Coming over a small hill, the three stopped up short. In the distance, there was a small lantern of light near Dr. Star’s grave. They hid behind a large headstone that represented many family members.
There was a hole and a head popped out, followed by a shovel and a masked man.
“Hey, that guy is robbing my grave,” Max whispered.
“Maybe we should get out of here,” Cliff said.
Max and Trudy looked at him.
“”I’ve got a better idea,” Trudy said.
* * *
The man was in the hole. Sweat poured down his brow. Although it was cool outside, this ground was hard and had been undisturbed for so long. As a doctor, this grave would probably have many valuables in it.
He couldn’t want to get his hands on those goodies.
The crunching of twigs was heard off to the man’s right. His head jerked up. He saw nothing but lamp light.
“Hello?” He called.
There was no answer.
He went back to digging.

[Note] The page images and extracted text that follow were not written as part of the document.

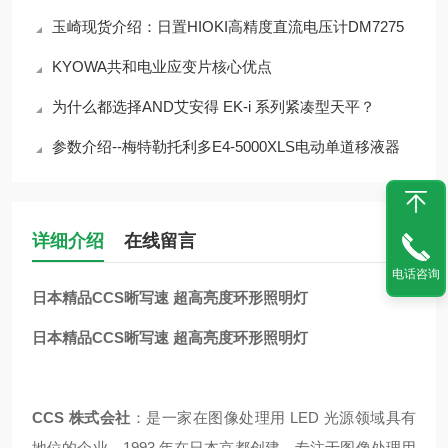
玉崎现货介绍：日置HIOKI高精度直流电压计DM7275
KYOWA共和电业应变片核心优点
为什么都选择AND艾安得 EK-i 系列紧凑型天平？
参数介绍--梅特勒托利多E4-5000XLS电动单道移液器
详细介绍
在线留言
电话咨询
日本精品CCS晰写速 超高亮度环形照明灯
日本精品CCS晰写速 超高亮度环形照明灯
CCS 株式会社
：是一家在图像处理用 LED 光源领域具有
地位的企业。1993 年在日本京都创建，专注于图像处理用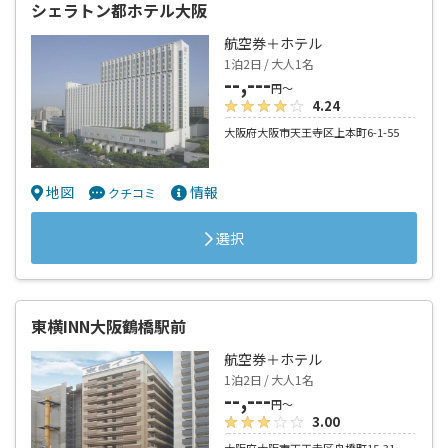
シェラトン都ホテル大阪
航空券＋ホテル
1泊2日 / 大人1名
--,---
円～
4.24
大阪府大阪市天王寺区上本町6-1-55
地図
情報
クチコミ
選択
東横INN大阪鶴橋駅前
航空券＋ホテル
1泊2日 / 大人1名
--,---
円～
3.00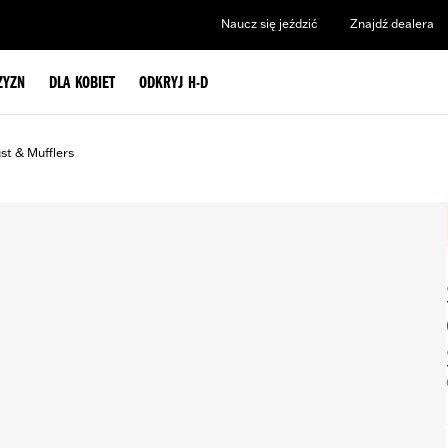
Naucz się jeździć
Znajdź dealera
ZYZN
DLA KOBIET
ODKRYJ H-D
st & Mufflers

Must be the wind, he thought.
Crunching of twigs to his left.
Again, head jerking up.
“Hello?” He called, this time crawling out of the hole he was digging.
A rush of wind ran up from behind him and he turned just in time to see the Doctor, John Star, rushing at him. His glowing ghostly shape was headed toward him, medical bag in hand.
“What are you doing in my grave?” Dr. Star snapped and the man screamed, leaving his lamp and his shovel. He ran and ran as he heard, “Come friends, let’s get him!”
Daring a look over his shoulder, he saw a female ghost and a tall one come from the brush and give chase as well. He ran and ran. Jumping into his car, the man fumbled for his keys. The ghosts surrounded the car as he started it. They banged on the sides and the car squealed off.
The trio dodged off, back into the grave yard. If he looked behind them, the ghosts would be gone.
Returning to the grave site of Dr. John Star, they put out the lamp and used the moonlight to guide them.
They began filling the hole back in.
“Since it’s so close to the actual coffin,” Trudy began. “We should open it and see what’s inside.”
Max looked at her with a start.
“You are crazy,” Cliff said with disgust.
“Just kidding,” she cackled and they continued filling the hole.
It would be a calm night after that.